Study strengths and limitations
The present study has several strengths, including derivation of the models in a large cohort of participants from the TECOS trial, analyses of data from patients with contemporary clinical care, a large number of events to analyze, use of advanced statistical techniques to identify and analyze variables, and validation of the models in an external cohort of patients with T2DM and ASCVD.

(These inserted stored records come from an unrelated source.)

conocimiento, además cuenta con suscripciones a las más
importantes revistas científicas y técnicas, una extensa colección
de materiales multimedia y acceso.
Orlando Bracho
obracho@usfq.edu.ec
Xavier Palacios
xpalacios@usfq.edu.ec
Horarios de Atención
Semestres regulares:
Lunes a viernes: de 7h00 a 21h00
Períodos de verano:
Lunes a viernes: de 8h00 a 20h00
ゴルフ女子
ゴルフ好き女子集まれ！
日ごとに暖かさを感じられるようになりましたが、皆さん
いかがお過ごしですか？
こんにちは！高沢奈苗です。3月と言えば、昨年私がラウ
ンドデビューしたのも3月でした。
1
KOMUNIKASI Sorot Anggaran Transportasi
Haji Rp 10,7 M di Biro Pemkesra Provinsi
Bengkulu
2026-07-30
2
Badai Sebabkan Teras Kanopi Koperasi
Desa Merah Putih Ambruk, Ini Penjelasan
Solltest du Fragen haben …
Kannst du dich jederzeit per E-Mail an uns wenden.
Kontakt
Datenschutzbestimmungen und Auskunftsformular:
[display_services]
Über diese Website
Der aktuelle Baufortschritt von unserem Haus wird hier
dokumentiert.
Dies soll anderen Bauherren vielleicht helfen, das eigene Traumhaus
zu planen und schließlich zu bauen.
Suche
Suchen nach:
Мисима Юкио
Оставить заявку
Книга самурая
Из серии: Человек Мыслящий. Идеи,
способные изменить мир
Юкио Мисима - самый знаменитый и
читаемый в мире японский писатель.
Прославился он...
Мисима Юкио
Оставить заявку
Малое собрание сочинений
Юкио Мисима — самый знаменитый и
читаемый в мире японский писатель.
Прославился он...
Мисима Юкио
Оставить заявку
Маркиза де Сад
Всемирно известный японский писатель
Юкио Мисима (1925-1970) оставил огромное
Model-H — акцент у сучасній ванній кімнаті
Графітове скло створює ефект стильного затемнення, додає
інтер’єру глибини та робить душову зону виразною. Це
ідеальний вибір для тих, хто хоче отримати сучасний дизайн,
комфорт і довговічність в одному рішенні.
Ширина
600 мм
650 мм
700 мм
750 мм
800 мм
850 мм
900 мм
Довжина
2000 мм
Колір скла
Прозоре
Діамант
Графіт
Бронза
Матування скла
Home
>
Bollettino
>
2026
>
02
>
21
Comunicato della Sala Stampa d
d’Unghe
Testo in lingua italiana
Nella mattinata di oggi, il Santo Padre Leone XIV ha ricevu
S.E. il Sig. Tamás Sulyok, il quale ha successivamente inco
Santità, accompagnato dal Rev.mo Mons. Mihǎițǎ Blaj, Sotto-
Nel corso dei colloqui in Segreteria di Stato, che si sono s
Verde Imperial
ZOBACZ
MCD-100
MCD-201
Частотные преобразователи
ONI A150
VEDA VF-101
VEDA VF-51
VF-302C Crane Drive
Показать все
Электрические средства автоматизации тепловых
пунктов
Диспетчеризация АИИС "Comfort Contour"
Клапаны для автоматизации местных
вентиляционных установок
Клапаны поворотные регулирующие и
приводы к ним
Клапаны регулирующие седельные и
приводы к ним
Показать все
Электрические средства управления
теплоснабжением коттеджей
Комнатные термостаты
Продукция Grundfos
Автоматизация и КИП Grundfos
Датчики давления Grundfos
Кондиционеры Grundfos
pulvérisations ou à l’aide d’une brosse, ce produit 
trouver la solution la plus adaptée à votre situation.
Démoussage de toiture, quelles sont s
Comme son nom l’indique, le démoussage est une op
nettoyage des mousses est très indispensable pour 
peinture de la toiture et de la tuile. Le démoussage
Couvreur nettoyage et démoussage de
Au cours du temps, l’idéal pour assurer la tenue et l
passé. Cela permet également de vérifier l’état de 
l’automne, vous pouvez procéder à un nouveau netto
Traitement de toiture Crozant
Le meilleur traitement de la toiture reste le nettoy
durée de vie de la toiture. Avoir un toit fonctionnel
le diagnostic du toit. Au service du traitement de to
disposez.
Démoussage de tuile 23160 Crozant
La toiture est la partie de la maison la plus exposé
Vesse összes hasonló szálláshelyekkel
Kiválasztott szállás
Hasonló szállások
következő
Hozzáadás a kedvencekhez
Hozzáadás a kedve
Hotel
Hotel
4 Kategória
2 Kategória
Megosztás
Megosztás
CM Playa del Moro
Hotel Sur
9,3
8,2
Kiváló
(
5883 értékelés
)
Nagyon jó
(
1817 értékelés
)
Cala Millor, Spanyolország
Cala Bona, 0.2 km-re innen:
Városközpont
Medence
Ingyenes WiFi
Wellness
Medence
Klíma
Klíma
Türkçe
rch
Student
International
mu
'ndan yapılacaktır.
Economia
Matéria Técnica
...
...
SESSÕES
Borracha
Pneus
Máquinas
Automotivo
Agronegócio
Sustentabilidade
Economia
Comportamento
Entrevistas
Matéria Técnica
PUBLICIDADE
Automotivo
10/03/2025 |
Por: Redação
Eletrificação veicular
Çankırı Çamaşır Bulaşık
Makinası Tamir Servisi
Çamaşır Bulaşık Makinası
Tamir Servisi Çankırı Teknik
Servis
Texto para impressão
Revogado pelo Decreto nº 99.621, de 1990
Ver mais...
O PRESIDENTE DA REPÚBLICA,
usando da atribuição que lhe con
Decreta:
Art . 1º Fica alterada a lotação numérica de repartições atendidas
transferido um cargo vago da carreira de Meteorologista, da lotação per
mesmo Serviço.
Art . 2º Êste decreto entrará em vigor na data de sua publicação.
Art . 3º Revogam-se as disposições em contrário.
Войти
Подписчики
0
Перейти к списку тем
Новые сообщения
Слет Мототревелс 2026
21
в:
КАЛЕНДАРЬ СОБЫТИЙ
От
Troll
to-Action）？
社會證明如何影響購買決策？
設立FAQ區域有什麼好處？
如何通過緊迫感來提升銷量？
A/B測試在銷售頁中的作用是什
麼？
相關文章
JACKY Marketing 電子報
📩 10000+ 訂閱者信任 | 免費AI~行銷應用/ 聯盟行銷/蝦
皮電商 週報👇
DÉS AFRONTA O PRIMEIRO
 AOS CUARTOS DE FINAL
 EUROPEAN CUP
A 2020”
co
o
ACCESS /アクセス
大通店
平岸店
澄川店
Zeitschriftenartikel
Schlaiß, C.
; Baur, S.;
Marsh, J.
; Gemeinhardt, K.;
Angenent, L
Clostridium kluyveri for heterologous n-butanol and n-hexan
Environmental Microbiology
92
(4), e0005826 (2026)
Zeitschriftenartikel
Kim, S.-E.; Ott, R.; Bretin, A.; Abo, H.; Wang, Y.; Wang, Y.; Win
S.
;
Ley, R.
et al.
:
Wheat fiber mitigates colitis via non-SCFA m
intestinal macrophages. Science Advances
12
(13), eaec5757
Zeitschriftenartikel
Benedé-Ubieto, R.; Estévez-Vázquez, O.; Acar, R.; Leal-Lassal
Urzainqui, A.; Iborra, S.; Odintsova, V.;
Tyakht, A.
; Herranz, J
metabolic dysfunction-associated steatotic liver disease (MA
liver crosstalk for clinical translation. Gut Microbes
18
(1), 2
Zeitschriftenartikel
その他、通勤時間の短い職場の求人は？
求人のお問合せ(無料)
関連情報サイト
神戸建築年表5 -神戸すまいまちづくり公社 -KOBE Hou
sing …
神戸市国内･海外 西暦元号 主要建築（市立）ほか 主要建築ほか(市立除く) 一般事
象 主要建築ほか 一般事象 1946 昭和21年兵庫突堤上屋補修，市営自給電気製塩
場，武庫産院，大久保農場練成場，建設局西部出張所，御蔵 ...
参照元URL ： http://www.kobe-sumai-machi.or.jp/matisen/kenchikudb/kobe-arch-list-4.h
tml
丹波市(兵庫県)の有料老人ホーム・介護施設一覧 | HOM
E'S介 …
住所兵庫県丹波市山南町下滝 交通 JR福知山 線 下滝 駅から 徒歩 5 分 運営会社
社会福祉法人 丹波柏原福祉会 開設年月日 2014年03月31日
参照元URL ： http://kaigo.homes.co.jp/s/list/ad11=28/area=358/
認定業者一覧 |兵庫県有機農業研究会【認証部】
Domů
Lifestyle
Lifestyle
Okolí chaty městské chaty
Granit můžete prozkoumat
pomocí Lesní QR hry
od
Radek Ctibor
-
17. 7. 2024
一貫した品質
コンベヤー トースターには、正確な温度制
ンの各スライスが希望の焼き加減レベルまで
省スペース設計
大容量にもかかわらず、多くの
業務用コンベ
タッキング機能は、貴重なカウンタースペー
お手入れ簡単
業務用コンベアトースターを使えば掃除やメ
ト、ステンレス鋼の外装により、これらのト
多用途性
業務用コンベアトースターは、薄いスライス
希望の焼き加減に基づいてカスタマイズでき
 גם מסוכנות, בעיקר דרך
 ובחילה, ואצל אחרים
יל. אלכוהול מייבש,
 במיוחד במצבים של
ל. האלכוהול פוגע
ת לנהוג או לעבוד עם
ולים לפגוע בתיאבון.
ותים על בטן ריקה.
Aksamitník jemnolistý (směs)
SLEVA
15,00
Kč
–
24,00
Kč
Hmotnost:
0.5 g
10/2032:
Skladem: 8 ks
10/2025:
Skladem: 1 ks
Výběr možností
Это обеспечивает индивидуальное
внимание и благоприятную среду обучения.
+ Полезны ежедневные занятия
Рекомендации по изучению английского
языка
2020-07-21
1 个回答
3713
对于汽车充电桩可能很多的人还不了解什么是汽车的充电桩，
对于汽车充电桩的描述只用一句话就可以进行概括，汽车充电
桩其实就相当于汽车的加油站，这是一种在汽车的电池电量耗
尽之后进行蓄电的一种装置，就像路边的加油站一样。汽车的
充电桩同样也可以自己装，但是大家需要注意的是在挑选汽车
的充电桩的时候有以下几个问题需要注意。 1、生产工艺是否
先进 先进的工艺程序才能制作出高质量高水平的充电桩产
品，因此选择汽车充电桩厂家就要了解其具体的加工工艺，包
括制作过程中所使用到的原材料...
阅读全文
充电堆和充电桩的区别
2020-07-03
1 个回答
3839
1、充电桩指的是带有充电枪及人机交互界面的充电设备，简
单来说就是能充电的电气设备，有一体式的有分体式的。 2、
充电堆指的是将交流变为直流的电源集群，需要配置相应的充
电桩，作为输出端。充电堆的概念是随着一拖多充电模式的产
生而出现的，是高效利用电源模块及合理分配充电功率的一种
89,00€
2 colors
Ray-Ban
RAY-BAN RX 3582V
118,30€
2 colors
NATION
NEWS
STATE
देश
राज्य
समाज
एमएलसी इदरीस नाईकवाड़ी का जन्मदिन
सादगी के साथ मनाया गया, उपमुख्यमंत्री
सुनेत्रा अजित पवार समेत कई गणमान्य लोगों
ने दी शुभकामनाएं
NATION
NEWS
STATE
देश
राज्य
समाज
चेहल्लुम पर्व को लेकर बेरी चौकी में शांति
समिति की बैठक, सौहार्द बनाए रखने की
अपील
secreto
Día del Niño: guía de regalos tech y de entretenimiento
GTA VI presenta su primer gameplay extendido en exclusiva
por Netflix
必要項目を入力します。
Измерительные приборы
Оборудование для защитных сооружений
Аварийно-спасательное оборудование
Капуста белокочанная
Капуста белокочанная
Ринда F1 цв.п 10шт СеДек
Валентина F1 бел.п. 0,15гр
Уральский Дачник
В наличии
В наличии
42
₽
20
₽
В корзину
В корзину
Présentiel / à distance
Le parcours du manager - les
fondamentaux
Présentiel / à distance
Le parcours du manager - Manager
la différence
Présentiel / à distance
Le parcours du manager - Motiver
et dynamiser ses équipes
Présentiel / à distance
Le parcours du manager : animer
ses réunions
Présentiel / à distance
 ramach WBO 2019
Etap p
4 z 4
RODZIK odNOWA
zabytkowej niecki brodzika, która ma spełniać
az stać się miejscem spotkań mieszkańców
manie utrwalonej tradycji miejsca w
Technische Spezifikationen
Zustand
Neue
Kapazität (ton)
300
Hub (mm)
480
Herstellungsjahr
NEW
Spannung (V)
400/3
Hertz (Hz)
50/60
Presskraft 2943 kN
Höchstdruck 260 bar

This study also has notable limitations. The TECOS trial was conducted between 2008 and 2012, and certain biomarkers associated with worsening CV outcomes, such as high-sensitivity troponin, natriuretic peptide, C-reactive peptide, and coronary calcium levels, were not available to assess their potential contributions to the models. However, these data are not routinely collected in individuals with stable T2DM and ASCVD. Similarly, the TECOS trial excluded individuals with severe kidney dysfunction—a known risk factor of worsening CV events. Time since prior ASCVD at baseline was not collected but could be potentially informative; however this could be variable in relation to the baseline examination of the trial. Although both populations had T2DM and ASCVD, the participant baseline comorbidities in TECOS and ACCORD occurred with different frequencies. Despite these differences, the model performed well in the validation cohort. Although defined similarly to other studies, in hindsight, the prespecified MACE endpoint for both TECOS and ACCORD studies would have been better if it did not include hemorrhagic stroke, since hemorrhagic stroke is thought to have a different risk profile than other components of the composite. However, if hemorrhagic stroke were removed from the endpoint, only 14 events (< 1%) would be lost and all predictors in the models would remain significant. Details for the models of CV death, nonfatal MI, or nonfatal ischemic stroke (without hemorrhagic stroke) are presented in Additional file 1: Tables S2 and S3. No measures of socioeconomic status (SES) were available to be considered for the model. Lower SES has been shown to be associated with poor prognosis among those with ASCVD, and a clinical trial population is likely under-representative of these higher risk, lower SES patients. Future studies are needed to test the simplified and extended risk scores in a more diverse cohort beyond clinical trial settings. Finally, validation of the extended model in the ACCORD trial was not possible as data on carotid artery stenosis, micro- versus macroalbuminuria, and COPD were not included in the trial report.